[RECORDS TO PROCESS Boundary: Start]

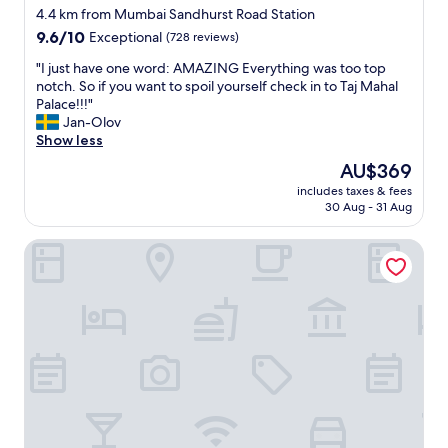
star
4.4 km from Mumbai Sandhurst Road Station
property
9.6
9.6/10
Exceptional
(728 reviews)
out
"
"I just have one word: AMAZING Everything was too top
of
I
notch. So if you want to spoil yourself check in to Taj Mahal
10,
j
Palace!!!"
Exceptional,
u
Jan-Olov
(728
s
Show less
reviews)
t
The
AU$369
h
price
includes taxes & fees
a
is
30 Aug - 31 Aug
v
AU$369
e
Royal Park Hotel
o
n
e
w
o
r
d
:
A
M
A
Z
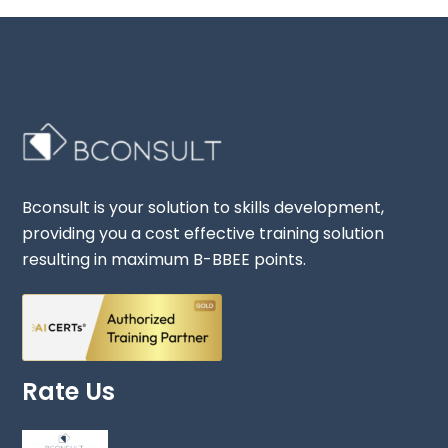
Bconsult is your solution to skills development,
providing you a cost effective training solution
resulting in maximum B-BBEE points.
Rate Us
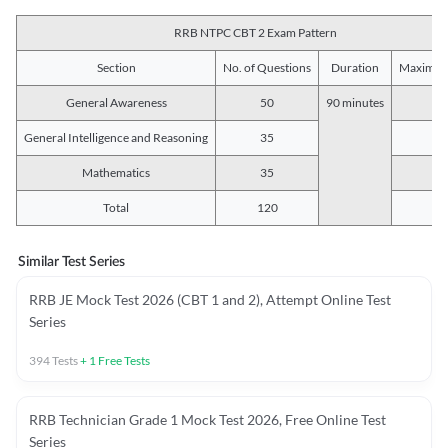
RRB NTPC CBT 2 Exam Pattern
Section
No. of Questions
Duration
Maximum
General Awareness
50
90 minutes
5
General Intelligence and Reasoning
35
3
Mathematics
35
3
Total
120
12
Similar Test Series
RRB JE Mock Test 2026 (CBT 1 and 2), Attempt Online Test
Series
394
Tests
+
1
Free Tests
RRB Technician Grade 1 Mock Test 2026, Free Online Test
Series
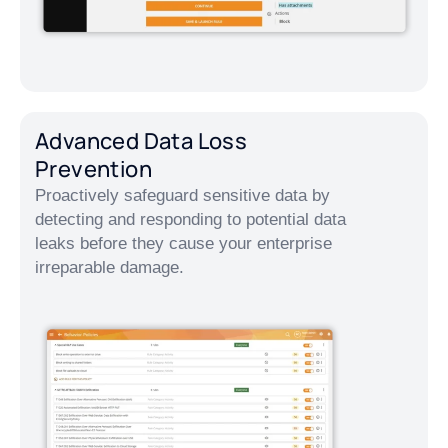
Advanced Data Loss
Prevention
Proactively safeguard sensitive data by
detecting and responding to potential data
leaks before they cause your enterprise
irreparable damage.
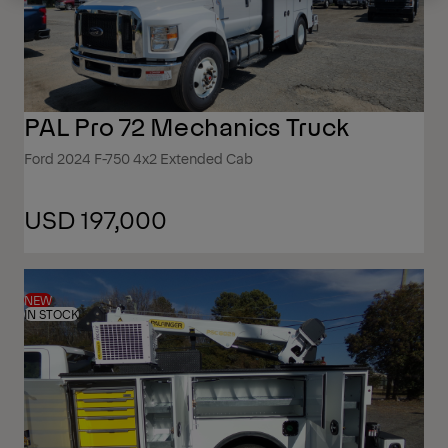
PAL Pro 72 Mechanics Truck
Ford 2024 F-750 4x2 Extended Cab
USD 197,000
NEW
IN STOCK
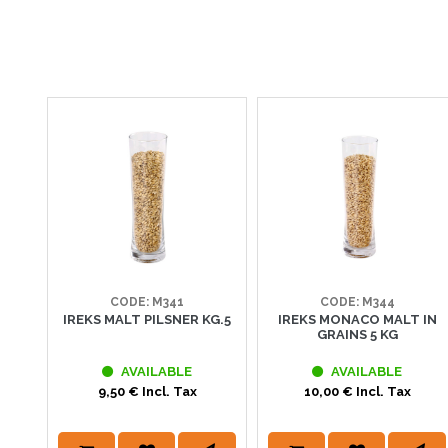
CODE: M341
CODE: M344
IREKS MALT PILSNER KG.5
IREKS MONACO MALT IN
GRAINS 5 KG
AVAILABLE
AVAILABLE
9,50 € Incl. Tax
10,00 € Incl. Tax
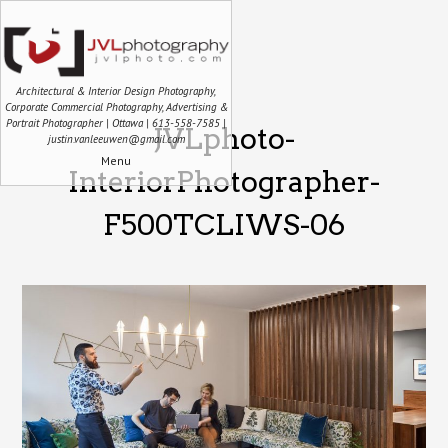
Architectural & Interior Design Photography,
Corporate Commercial Photography, Advertising &
Portrait Photographer | Ottawa | 613-558-7585 |
JVLphoto-
justin.vanleeuwen@gmail.com
Menu
InteriorPhotographer-
F500TCLIWS-06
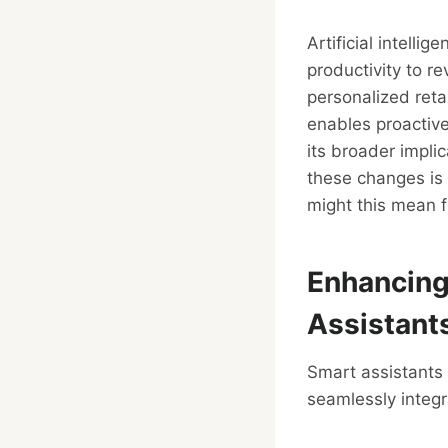
Artificial intelli
productivity to r
personalized reta
enables proactive
its broader impli
these changes is 
might this mean 
Enhancing
Assistant
Smart assistants 
seamlessly integra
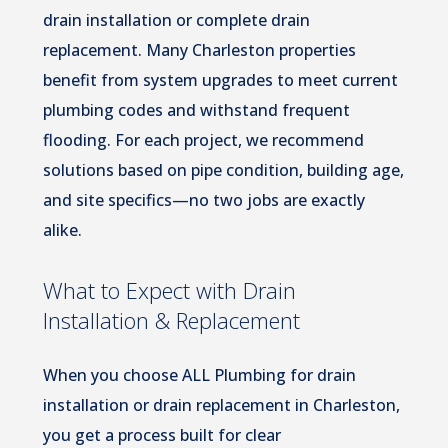
drain installation or complete drain
replacement. Many Charleston properties
benefit from system upgrades to meet current
plumbing codes and withstand frequent
flooding. For each project, we recommend
solutions based on pipe condition, building age,
and site specifics—no two jobs are exactly
alike.
What to Expect with Drain
Installation & Replacement
When you choose ALL Plumbing for drain
installation or drain replacement in Charleston,
you get a process built for clear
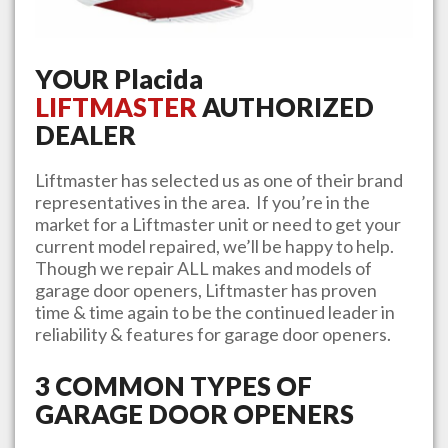
YOUR
Placida
LIFTMASTER
AUTHORIZED
DEALER
Liftmaster has selected us as one of their brand
representatives in the area. If you’re in the
market for a Liftmaster unit or need to get your
current model repaired, we’ll be happy to help.
Though we repair ALL makes and models of
garage door openers, Liftmaster has proven
time & time again to be the continued leader in
reliability & features for garage door openers.
3 COMMON TYPES OF
GARAGE DOOR OPENERS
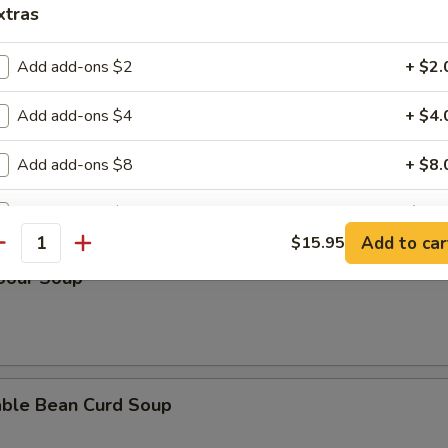
xtras
n Rice Soup
Add add-ons $2
+ $2.
Add add-ons $4
+ $4.
en Noodle Soup
Add add-ons $8
+ $8.
Add add-ons $10
+ $10.
Add to car
$15.95
antity
pecial instructions
 Sour Soup
OTE EXTRA CHARGES MAY BE INCURRED FOR ADDITIONS IN THIS
ECTION
able Bean Curd Soup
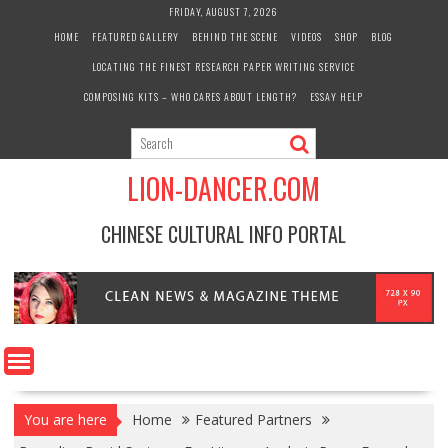
Skip
FRIDAY, AUGUST 7, 2026
to
HOME
FEATURED GALLERY
BEHIND THE SCENE
VIDEOS
SHOP
BLOG
content
LOCATING THE FINEST RESEARCH PAPER WRITING SERVICE
COMPOSING KITS – WHO CARES ABOUT LENGTH?
ESSAY HELP
LION-DANCER.COM
CHINESE CULTURAL INFO PORTAL
You are here
Home
Featured Partners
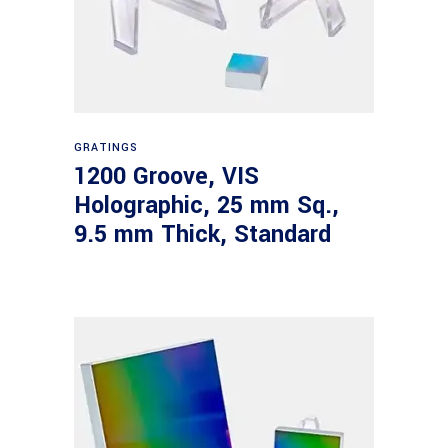
Read more
GRATINGS
1200 Groove, VIS
Holographic, 25 mm Sq.,
9.5 mm Thick, Standard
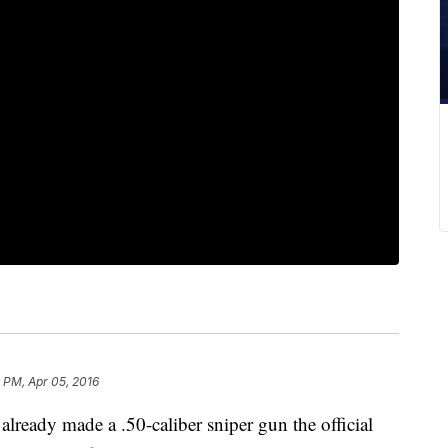
 PM, Apr 05, 2016
ady made a .50-caliber sniper gun the official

[RECORDS TO PROCESS Boundary: End]

REQUIRED ACTION ▸
Return the full listing exactly as it appears above, without its pictures.

ANSWER FOR THE TASK ▸
star
4.4 km from Mumbai Sandhurst Road Station
property
9.6
9.6/10
Exceptional
(728 reviews)
out
"
"I just have one word: AMAZING Everything was too top
of
I
notch. So if you want to spoil yourself check in to Taj Mahal
10,
j
Palace!!!"
Exceptional,
u
Jan-Olov
(728
s
Show less
reviews)
t
The
AU$369
h
price
includes taxes & fees
a
is
30 Aug - 31 Aug
v
AU$369
e
Royal Park Hotel
o
n
e
w
o
r
d
:
A
M
A
Z
Bconsult is your solution to skills development,
providing you a cost effective training solution
resulting in maximum B-BBEE points.
Rate Us
RRB NTPC CBT 2 Exam Pattern
Section
No. of Questions
Duration
Maximum
General Awareness
50
90 minutes
5
General Intelligence and Reasoning
35
3
Mathematics
35
3
Total
120
12
Similar Test Series
RRB JE Mock Test 2026 (CBT 1 and 2), Attempt Online Test
Series
394
Tests
+
1
Free Tests
RRB Technician Grade 1 Mock Test 2026, Free Online Test
Series
Advanced Data Loss
Prevention
Proactively safeguard sensitive data by
detecting and responding to potential data
leaks before they cause your enterprise
irreparable damage.
PAL Pro 72 Mechanics Truck
Ford 2024 F-750 4x2 Extended Cab
USD 197,000
NEW
IN STOCK
CODE: M341
CODE: M344
IREKS MALT PILSNER KG.5
IREKS MONACO MALT IN
GRAINS 5 KG
AVAILABLE
AVAILABLE
9,50 € Incl. Tax
10,00 € Incl. Tax
Architectural & Interior Design Photography,
Corporate Commercial Photography, Advertising &
Portrait Photographer | Ottawa | 613-558-7585 |
JVLphoto-
justin.vanleeuwen@gmail.com
Menu
InteriorPhotographer-
F500TCLIWS-06
Artificial intelli
productivity to r
personalized reta
enables proactive
its broader impli
these changes is 
might this mean 
Enhancing
Assistant
Smart assistants 
seamlessly integra
drain installation or complete drain
replacement. Many Charleston properties
benefit from system upgrades to meet current
plumbing codes and withstand frequent
flooding. For each project, we recommend
solutions based on pipe condition, building age,
and site specifics—no two jobs are exactly
alike.
What to Expect with Drain
Installation & Replacement
When you choose ALL Plumbing for drain
installation or drain replacement in Charleston,
you get a process built for clear
YOUR
Placida
LIFTMASTER
AUTHORIZED
DEALER
Liftmaster has selected us as one of their brand
representatives in the area. If you’re in the
market for a Liftmaster unit or need to get your
current model repaired, we’ll be happy to help.
Though we repair ALL makes and models of
garage door openers, Liftmaster has proven
time & time again to be the continued leader in
reliability & features for garage door openers.
3 COMMON TYPES OF
GARAGE DOOR OPENERS
xtras
n Rice Soup
Add add-ons $2
+ $2.
Add add-ons $4
+ $4.
en Noodle Soup
Add add-ons $8
+ $8.
Add add-ons $10
+ $10.
Add to car
$15.95
antity
pecial instructions
 Sour Soup
OTE EXTRA CHARGES MAY BE INCURRED FOR ADDITIONS IN THIS
ECTION
able Bean Curd Soup
Skip
FRIDAY, AUGUST 7, 2026
to
HOME
FEATURED GALLERY
BEHIND THE SCENE
VIDEOS
SHOP
BLOG
content
LOCATING THE FINEST RESEARCH PAPER WRITING SERVICE
COMPOSING KITS – WHO CARES ABOUT LENGTH?
ESSAY HELP
LION-DANCER.COM
CHINESE CULTURAL INFO PORTAL
You are here
Home
Featured Partners
Read more
GRATINGS
1200 Groove, VIS
Holographic, 25 mm Sq.,
9.5 mm Thick, Standard
 PM, Apr 05, 2016
ady made a .50-caliber sniper gun the official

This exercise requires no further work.